I'm wondering the best way to design tables in QLDB and whether it's best to perform joins or perhaps have nested documents.
For example, if I have the tables transaction
and payment
where a payment must be associated to a transaction. Which of the following options are best;
Nested Document Option (One table)
{
'payment_reference': 'abc123',
'transaction': {
'id': 123,
'name': 'John Doe',
'amount': '$10'
},
'fees': '$2',
'amount_paid': '$12'
}
Two Table Option
Payment Document
{
'payment_reference': 'abc123',
'transaction_id': 12,
'fees': '$2',
'amount_paid': '$12'
}
Transaction Document
{
'id': 123,
'amount': '$10',
'name': 'John Doe',
}
I think @Aurgho has answered your question. But I am going to put my general thoughts based on what Aurgho said, which might help others coming to this post with similar question.
There are multiple factors that can influence your design decision, along with the quotas and limits QLDB imposes. Here are few pointers that might help you think forward:
Query Pattern: At this point, Amazon QLDB allows creation of indexes only on the top level fields. In the nested document design(Option #1), if your queries are going to be on any of the fields of the nested document, then those queries won't use index and will perform scans. This can impact your performance. With Option #2, you can have indexes on both the tables and use those indexed fields in your join criteria.
Access pattern: Are you going to have significantly more writes than reads?

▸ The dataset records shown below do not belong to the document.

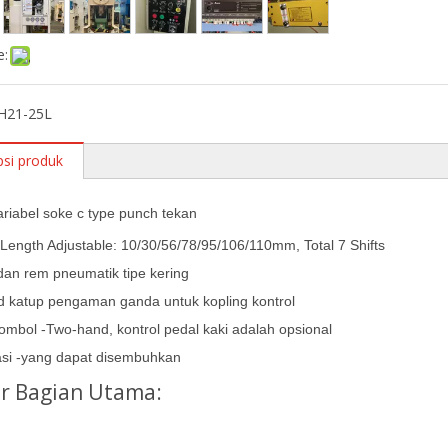
e:
JH21-25L
psi produk
ariabel soke c type punch tekan
 Length Adjustable: 10/30/56/78/95/106/110mm, Total 7 Shifts
dan rem pneumatik tipe kering
d katup pengaman ganda untuk kopling kontrol
tombol -Two-hand, kontrol pedal kaki adalah opsional
asi -yang dapat disembuhkan
r Bagian Utama:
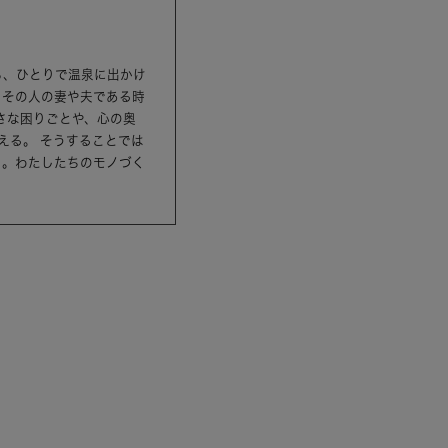
ら、ひとりで温泉に出かけ
、その人の妻や夫である時
さな困りごとや、心の奥
える。 そうすることでは
ら。わたしたちのモノづく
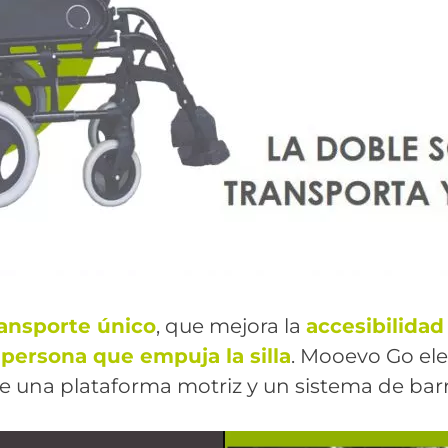
ransporte único
, que mejora la
accesibilidad
a
persona que empuja la silla
. Mooevo Go elec
e una plataforma motriz y un sistema de barra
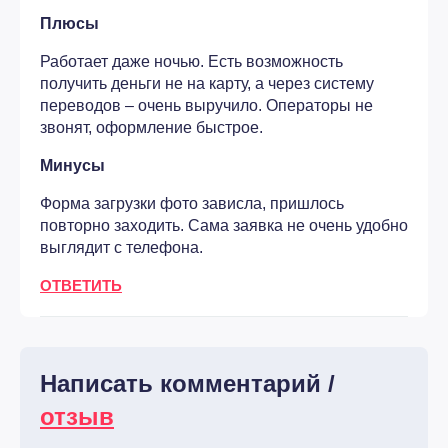
Плюсы
Работает даже ночью. Есть возможность
получить деньги не на карту, а через систему
переводов – очень выручило. Операторы не
звонят, оформление быстрое.
Минусы
Форма загрузки фото зависла, пришлось
повторно заходить. Сама заявка не очень удобно
выглядит с телефона.
ОТВЕТИТЬ
Написать комментарий /
отзыв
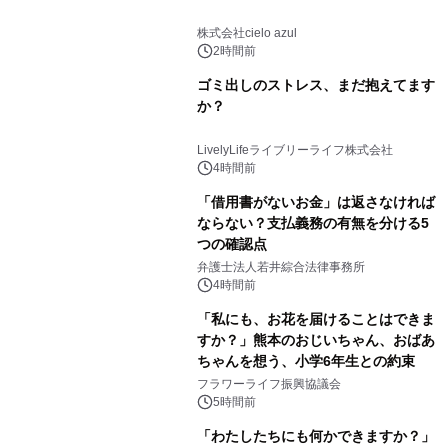
株式会社cielo azul
2時間前
ゴミ出しのストレス、まだ抱えてます
か？
LivelyLifeライブリーライフ株式会社
4時間前
「借用書がないお金」は返さなければ
ならない？支払義務の有無を分ける5
つの確認点
弁護士法人若井綜合法律事務所
4時間前
「私にも、お花を届けることはできま
すか？」熊本のおじいちゃん、おばあ
ちゃんを想う、小学6年生との約束
フラワーライフ振興協議会
5時間前
「わたしたちにも何かできますか？」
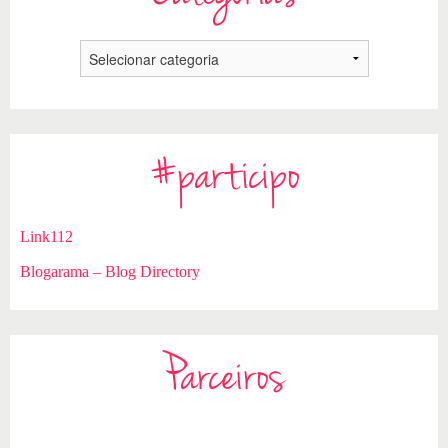
#participo
Link112
Blogarama – Blog Directory
Parceiros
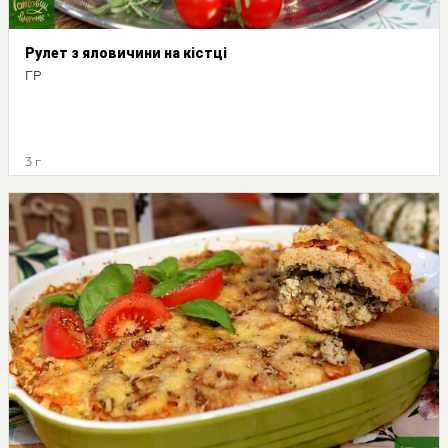
Рулет з яловичини на кістці
ГР
3 г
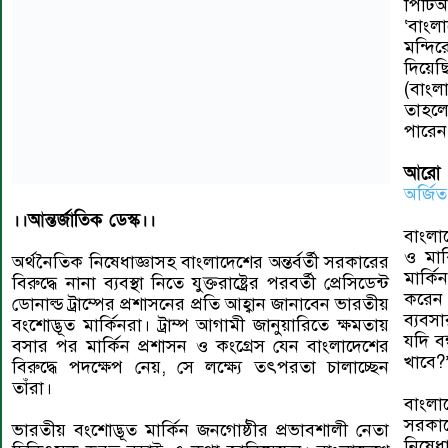
পিটিআ
‘বাংল
মন্দি
দিয়েছ
(বাংল
তাহলে
পারেন
আরো 
অর্জি
।।আন্তর্জাতিক ডেস্ক।।
বাংলাদ
ও মার
অর্থনৈতিক নিষেধাজ্ঞাসহ বাংলাদেশের অন্তর্বর্তী সরকারের
মার্কি
বিরুদ্ধে নানা ব্যবস্থা নিতে যুক্তরাষ্ট্রের পরবর্তী প্রেসিডেন্ট
করেন 
ডোনাল্ড ট্রাম্পের প্রশাসনের প্রতি আহ্বান জানাবেন ভারতীয়
ব্যবস
বংশোদ্ভূত মার্কিনরা। ট্রাম্প আগামী জানুয়ারিতে ক্ষমতায়
যদি ব
বসার পর মার্কিন প্রশাসন ও কংগ্রেস যেন বাংলাদেশের
খাবে?
বিরুদ্ধে পদক্ষেপ নেয়, সে লক্ষ্যে তৎপরতা চালাচ্ছেন
তাঁরা।
বাংলা
সরকা
ভারতীয় বংশোদ্ভূত মার্কিন জনগোষ্ঠীর প্রভাবশালী নেতা
নিষেধ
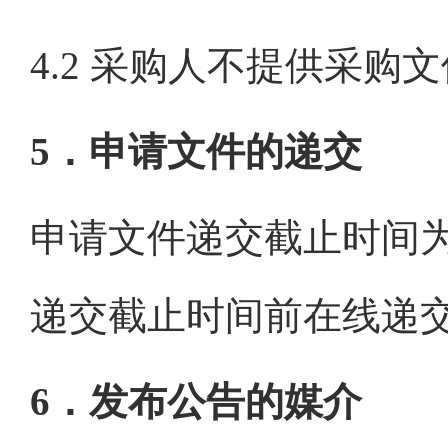
4.2
采购人
不提供
采购
文
5．申请文件的递交
申请
文件递交截止时间
递交截止时间前在线递
6．发布公告的媒介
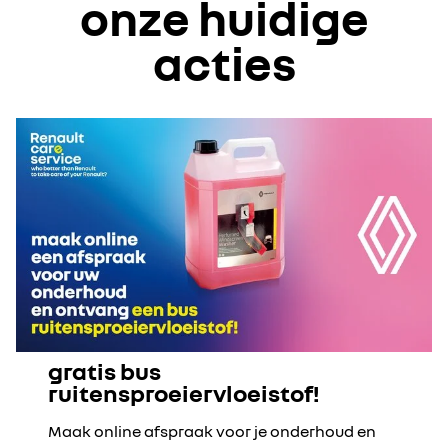
onze huidige
acties
gratis bus
ruitensproeiervloeistof!
Maak online afspraak voor je onderhoud en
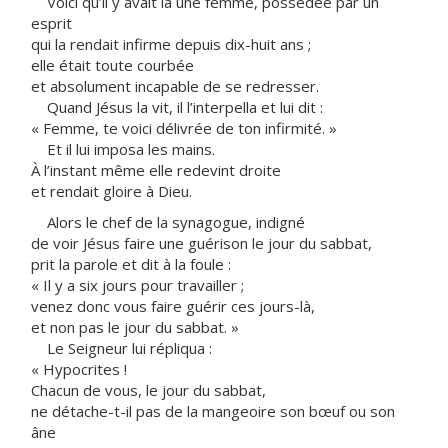
Voici qu’il y avait là une femme, possédée par un
esprit
qui la rendait infirme depuis dix-huit ans ;
elle était toute courbée
et absolument incapable de se redresser.
Quand Jésus la vit, il l’interpella et lui dit :
« Femme, te voici délivrée de ton infirmité. »
Et il lui imposa les mains.
À l’instant même elle redevint droite
et rendait gloire à Dieu.
Alors le chef de la synagogue, indigné
de voir Jésus faire une guérison le jour du sabbat,
prit la parole et dit à la foule :
« Il y a six jours pour travailler ;
venez donc vous faire guérir ces jours-là,
et non pas le jour du sabbat. »
Le Seigneur lui répliqua :
« Hypocrites !
Chacun de vous, le jour du sabbat,
ne détache-t-il pas de la mangeoire son bœuf ou son
âne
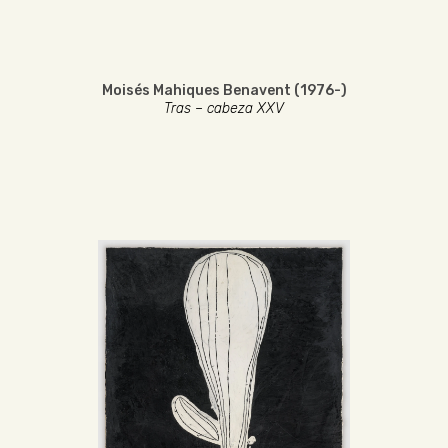
Moisés Mahiques Benavent (1976-)
Tras – cabeza XXV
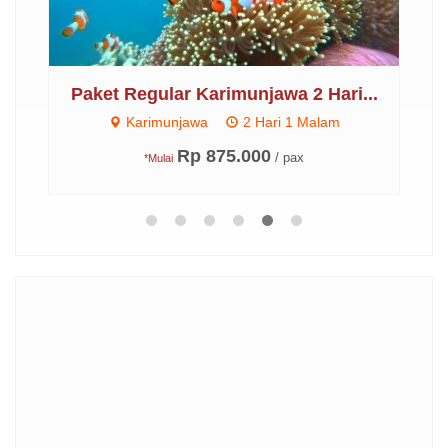
..
Paket Regular Karimunjawa 2 Hari...
Karimunjawa
2 Hari 1 Malam
Rp 875.000
/ pax
*Mulai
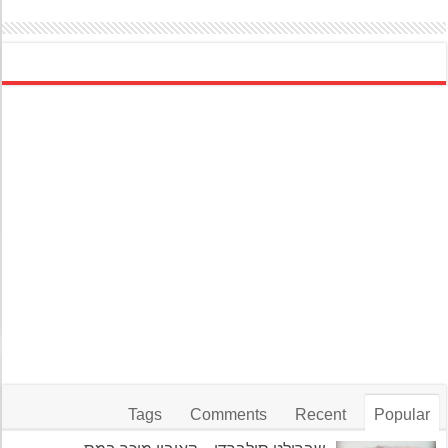
Tags
Comments
Recent
Popular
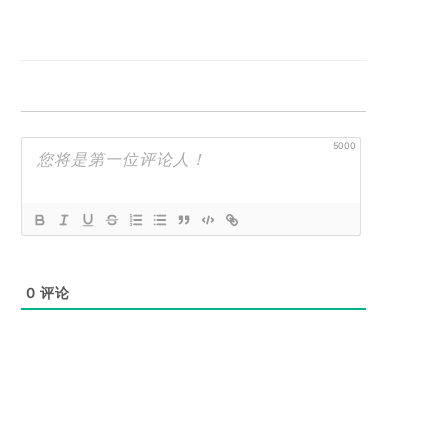
5000
0
评论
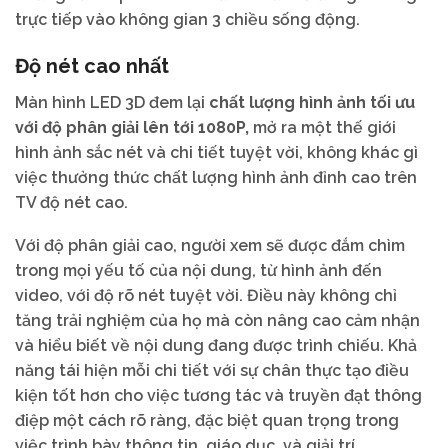
trực tiếp vào không gian 3 chiều sống động.
Độ nét cao nhất
Màn hình LED 3D đem lại
chất lượng hình ảnh tối ưu
với độ phân giải lên tới 1080P,
mở ra một thế giới
hình ảnh sắc nét và chi tiết tuyệt vời, không khác gì
việc thưởng thức chất lượng hình ảnh đỉnh cao trên
TV độ nét cao.
Với độ phân giải cao, người xem sẽ được đắm chìm
trong mọi yếu tố của nội dung, từ hình ảnh đến
video, với độ rõ nét tuyệt vời. Điều này không chỉ
tăng trải nghiệm của họ mà còn nâng cao cảm nhận
và hiểu biết về nội dung đang được trình chiếu. Khả
năng tái hiện mỗi chi tiết với sự chân thực tạo điều
kiện tốt hơn cho việc tương tác và truyền đạt thông
điệp một cách rõ ràng, đặc biệt quan trọng trong
việc trình bày thông tin, giáo dục, và giải trí.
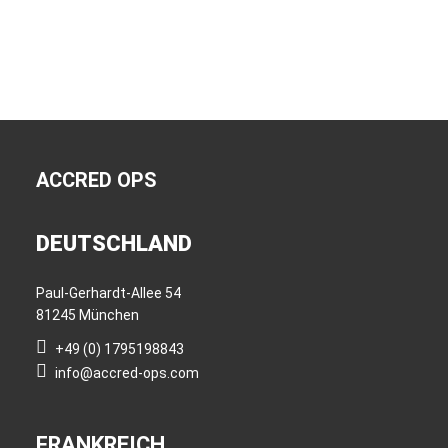
ACCRED OPS
DEUTSCHLAND
Paul-Gerhardt-Allee 54
81245 München
+49 (0) 1795198843
info@accred-ops.com
FRANKREICH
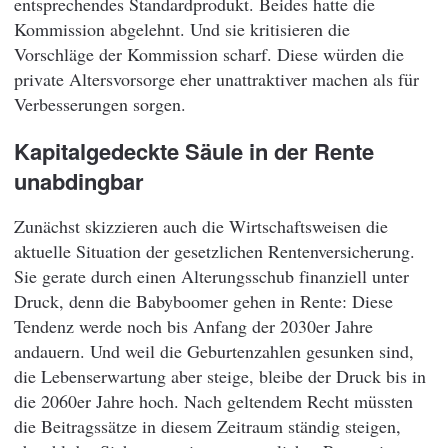
entsprechendes Standardprodukt. Beides hatte die
Kommission abgelehnt. Und sie kritisieren die
Vorschläge der Kommission scharf. Diese würden die
private Altersvorsorge eher unattraktiver machen als für
Verbesserungen sorgen.
Kapitalgedeckte Säule in der Rente
unabdingbar
Zunächst skizzieren auch die Wirtschaftsweisen die
aktuelle Situation der gesetzlichen Rentenversicherung.
Sie gerate durch einen Alterungsschub finanziell unter
Druck, denn die Babyboomer gehen in Rente: Diese
Tendenz werde noch bis Anfang der 2030er Jahre
andauern. Und weil die Geburtenzahlen gesunken sind,
die Lebenserwartung aber steige, bleibe der Druck bis in
die 2060er Jahre hoch. Nach geltendem Recht müssten
die Beitragssätze in diesem Zeitraum ständig steigen,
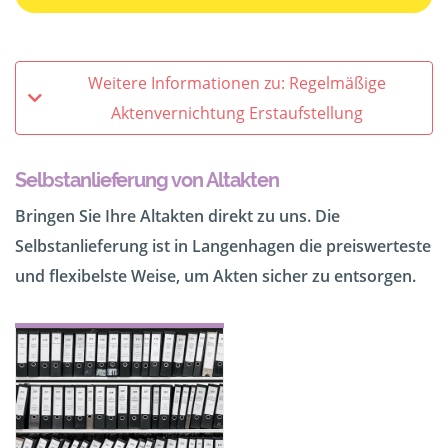
Weitere Informationen zu: Regelmäßige
Aktenvernichtung Erstaufstellung
Selbstanlieferung von Altakten
Bringen Sie Ihre Altakten direkt zu uns. Die
Selbstanlieferung ist in Langenhagen die preiswerteste
und flexibelste Weise, um Akten sicher zu entsorgen.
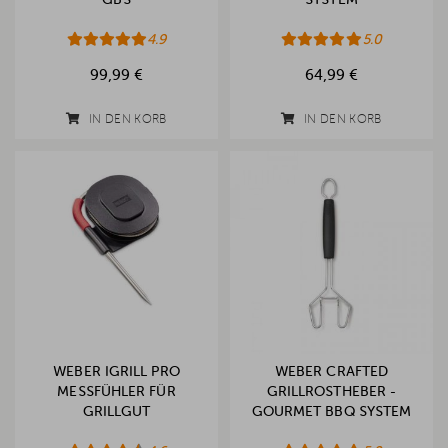
GBS
SYSTEM
4.9
5.0
99,99 €
64,99 €
IN DEN KORB
IN DEN KORB
WEBER IGRILL PRO
WEBER CRAFTED
MESSFÜHLER FÜR
GRILLROSTHEBER -
GRILLGUT
GOURMET BBQ SYSTEM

If your reads are sparse and not extremely sensitive to a little elevated latency, Option #1 might be better from data modeling perspective, where are all the payment related information is captured in a single document. On the other hand, if you have a lot more reads and the reads are latency sensitive, you should evaluate your options from the previous point's perspective.
Quotas and Limits: Amazon QLDB has quotas on the document size (which is currently at 128 KB) https://docs.aws.amazon.com/qldb/latest/developerguide/limits.html#limits.fixed. If your plan to add more fields as you go, the per document size can keep increasing with the nested fields and you might eventually run into the document size limit. There are other quotas too which can impact your decision based on your use case.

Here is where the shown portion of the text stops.